I am wondering if there is a cnc router that i can take a picture of what ever and then download it to my lap top that's hooked to the cnc router and have it duplicate the picture?


----------



## Bradleytavares (Feb 25, 2012)

It seems that if it's a digital picture you should be able todo that


----------



## Garyk (Dec 29, 2011)

Don't understanding exactly what you are wanting but if it is digital art that is CNC ready try Vector Art 3D, Inc. - Dimensional Clip Art for CNC Routing and Engraving That web site had many items already drawn for you that can be downloaded.

Gary


----------



## regorman_ks (Jun 19, 2012)

I purchased a CarveWright machine and many times I transferred ma digital photo from my camera to my laptop. Using the software provided I added additional art to the picture then uploaded that image to a datacard that comes with the CarveWright The datacard inserts into the CarveWright and the machine carves it. So far, I've had good results. I hope this helps


----------



## bgriggs (Nov 26, 2008)

yankee ******* said:


> I am wondering if there is a cnc router that i can take a picture of what ever and then download it to my lap top that's hooked to the cnc router and have it duplicate the picture?
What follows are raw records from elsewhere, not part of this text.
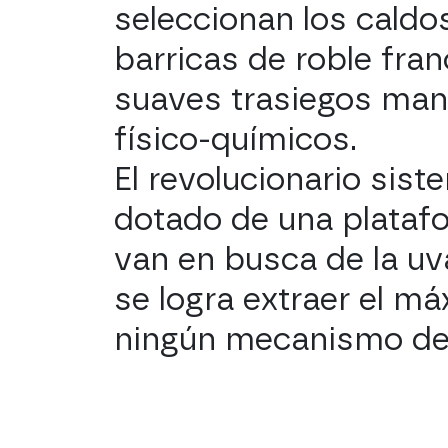
seleccionan los caldo
barricas de roble fra
suaves trasiegos man
físico-químicos.
El revolucionario sist
dotado de una platafor
van en busca de la u
se logra extraer el má
ningún mecanismo d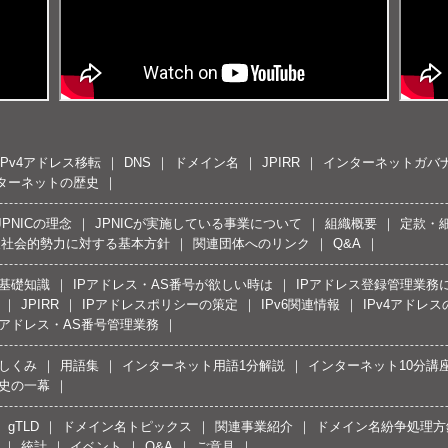
IPv4アドレス移転
DNS
ドメイン名
JPIRR
インターネットガバ
ターネットの歴史
JPNICの理念
JPNICが実施している事業について
組織概要
定款・
反社会的勢力に対する基本方針
関連団体へのリンク
Q&A
の基礎知識
IPアドレス・AS番号が欲しい時は
IPアドレス登録管理業務
JPIRR
IPアドレスポリシーの策定
IPv6関連情報
IPv4アドレ
Pアドレス・AS番号管理業務
しくみ
用語集
インターネット用語1分解説
インターネット10分講
史の一幕
gTLD
ドメイン名トピックス
関連事業紹介
ドメイン名紛争処理方針
統計
イベント
Q&A
ご意見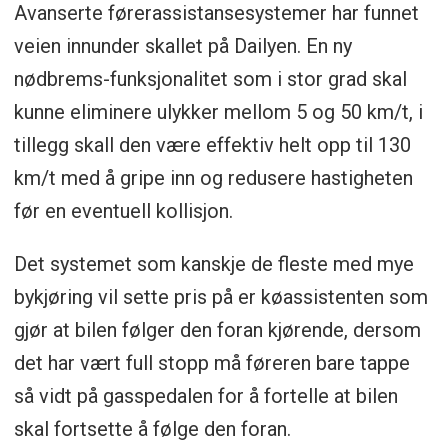
Avanserte førerassistansesystemer har funnet
veien innunder skallet på Dailyen. En ny
nødbrems-funksjonalitet som i stor grad skal
kunne eliminere ulykker mellom 5 og 50 km/t, i
tillegg skall den være effektiv helt opp til 130
km/t med å gripe inn og redusere hastigheten
før en eventuell kollisjon.
Det systemet som kanskje de fleste med mye
bykjøring vil sette pris på er køassistenten som
gjør at bilen følger den foran kjørende, dersom
det har vært full stopp må føreren bare tappe
så vidt på gasspedalen for å fortelle at bilen
skal fortsette å følge den foran.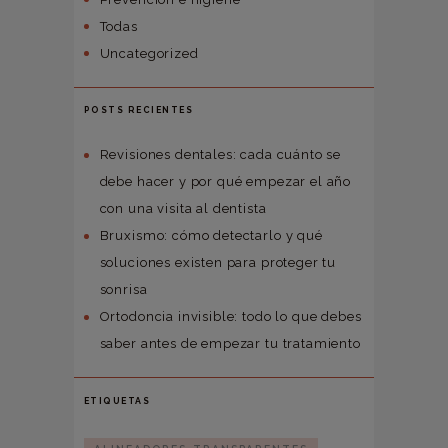
Todas
Uncategorized
POSTS RECIENTES
Revisiones dentales: cada cuánto se
debe hacer y por qué empezar el año
con una visita al dentista
Bruxismo: cómo detectarlo y qué
soluciones existen para proteger tu
sonrisa
Ortodoncia invisible: todo lo que debes
saber antes de empezar tu tratamiento
ETIQUETAS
The quick answer is not really.

The correct answer is: There are several programs which will allow you to convert a digital picture to a photo tool path after some manipulation.
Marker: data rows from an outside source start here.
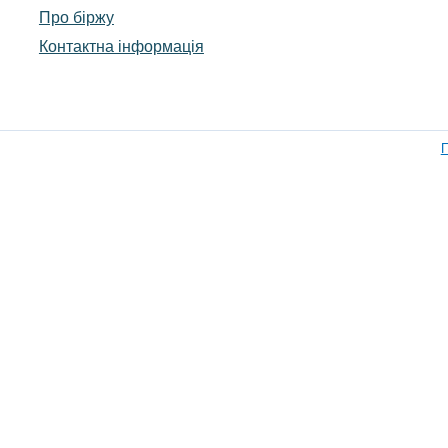
Про біржу
Контактна інформація
П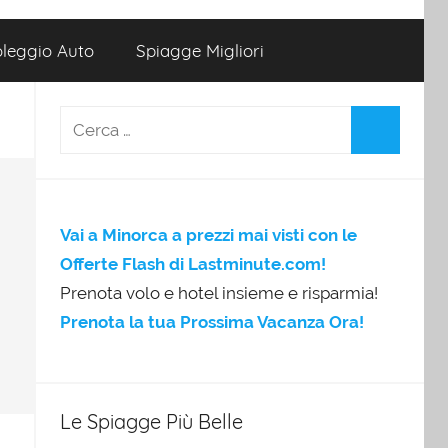
leggio Auto
Spiagge Migliori
Vai a Minorca a prezzi mai visti con le
Offerte Flash di Lastminute.com!
Prenota volo e hotel insieme e risparmia!
Prenota la tua Prossima Vacanza Ora!
Le Spiagge Più Belle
Here is what happens in real life.

1. You take a picture.
2. You clean the picture up using photo editing software.
3. You convert the picture to fewer colors or process it is a couple of ways (depending on your needs).
4. You take the picture into a CNC program and generate vectors from the image.
5. Clean up the vectors if required.
6. Generate tool paths from the vectors (several steps involved).
7. Run the tool path in your CAM program (Mach3).
8 Cut the toolpaths.
9. Apply finish.
10. Get paid for your work (usually peanuts).

I recently wrote about this in my blog. Here is a link to one of the articles.
CNC SIGN PROJECTS - VECTRIC PHOTOVCARVE

Bill


----------



## Bradleytavares (Feb 25, 2012)

Check out the CarveWrights abilities for this. Go to carvewright.com home page, to tips and tricks, there you'll find information on photos to carving as well as the pattern store that has over 4000 images then search for 'router' or 'tools'. You're bound to find a router that fit's your needs


----------